New dog owner needs help.

(bolding mine)

Turn around @ 150 feet.

Part of that is the newness/adventure aspect of it - took a few walks for our little one to get over the excitement of new area and new smells.

Good progress ! (hands treat and pats you on head)

She’d worn it around the house a couple of times and didn’t seem to notice it. She was kind of a scary-smart dog, though.

I didn’t think Rhode Island was big enough to have ‘parts’? :cool:

My thinking as well. :wink: Tho, admittedly, my sole experience was driving through it once - which didn’t take very long at all!

(On googling, looks like RI is approx 5x as large as the city of Chicago proper.)

Piling on on the excellent progress and would add that maybe turn around at 100 feet for a bit.

Our expert trainers here can chime in but the standard advice is to have a base of success before pushing farther. Rule of thumb is usually given as a solid run of having >80% success before moving to a more difficult version of the task, such as adding stronger distractions, or more distance or duration.

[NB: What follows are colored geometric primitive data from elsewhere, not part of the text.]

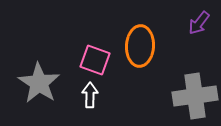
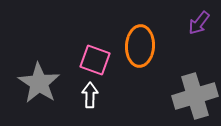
gray cross: rotated 9 degrees counterclockwise
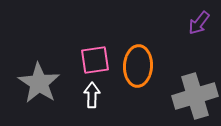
orange ellipse: moved 2 px left, 20 px down
pink square: rotated 28 degrees counterclockwise
white arrow: moved 2 px right
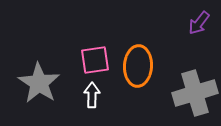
gray cross: moved 3 px up
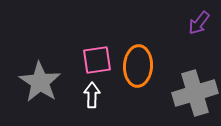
pink square: moved 2 px right
gray star: moved 1 px right, 1 px up
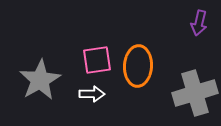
purple arrow: rotated 25 degrees counterclockwise
gray star: moved 2 px up; rotated 9 degrees clockwise
white arrow: moved 1 px up; rotated 90 degrees clockwise
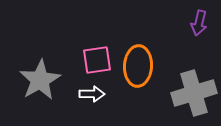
gray cross: moved 1 px left
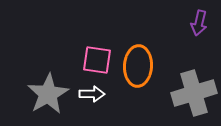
pink square: rotated 16 degrees clockwise
gray star: moved 8 px right, 14 px down
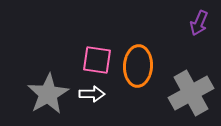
purple arrow: rotated 10 degrees clockwise
gray cross: moved 3 px left; rotated 12 degrees counterclockwise
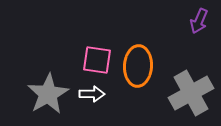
purple arrow: moved 2 px up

Do a few days at the level you know she can succeed at. Maybe at that 100 foot edge do some of her basic tricks and give her at least one “jackpot” reward. After that solid run of success then push to 150 feet. Don’t rush it.

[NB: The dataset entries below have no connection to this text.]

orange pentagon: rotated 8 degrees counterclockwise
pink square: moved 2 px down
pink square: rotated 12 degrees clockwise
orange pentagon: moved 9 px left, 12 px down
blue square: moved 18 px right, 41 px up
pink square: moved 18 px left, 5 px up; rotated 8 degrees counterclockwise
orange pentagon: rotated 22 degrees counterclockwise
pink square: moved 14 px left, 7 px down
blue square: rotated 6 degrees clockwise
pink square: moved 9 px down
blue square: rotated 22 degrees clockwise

And I gotta say compared to the JRTs I’ve met she sounds great!

Oh. A fun bit about the differences between dogs and wolves in the NYT the other day. Wolves are innately better at teamwork than are dogs.

No idea if it informs about “dominance theory” but I thought some might be interested anyway.

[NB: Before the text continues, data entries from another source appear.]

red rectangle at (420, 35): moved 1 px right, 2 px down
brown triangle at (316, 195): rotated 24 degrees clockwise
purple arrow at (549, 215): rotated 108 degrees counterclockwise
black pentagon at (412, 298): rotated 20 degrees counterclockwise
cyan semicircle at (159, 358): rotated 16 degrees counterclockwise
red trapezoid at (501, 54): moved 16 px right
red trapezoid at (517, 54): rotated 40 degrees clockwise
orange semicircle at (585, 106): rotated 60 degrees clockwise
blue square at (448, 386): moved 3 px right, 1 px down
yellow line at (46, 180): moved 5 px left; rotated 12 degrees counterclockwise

Personally I buy into the idea that I am beyond any possible pack hierarchy to my dog and that the drive to read me and to please me is not part of dominance but part of a completely different process that dogs have evolved as part of being our companions. And that I need to communicate with my dog in the channels that it understands, mostly “yes”, mostly building on success, and also giving correction in ways that it comprehends clearly and quickly when needed, presumptively infrequently.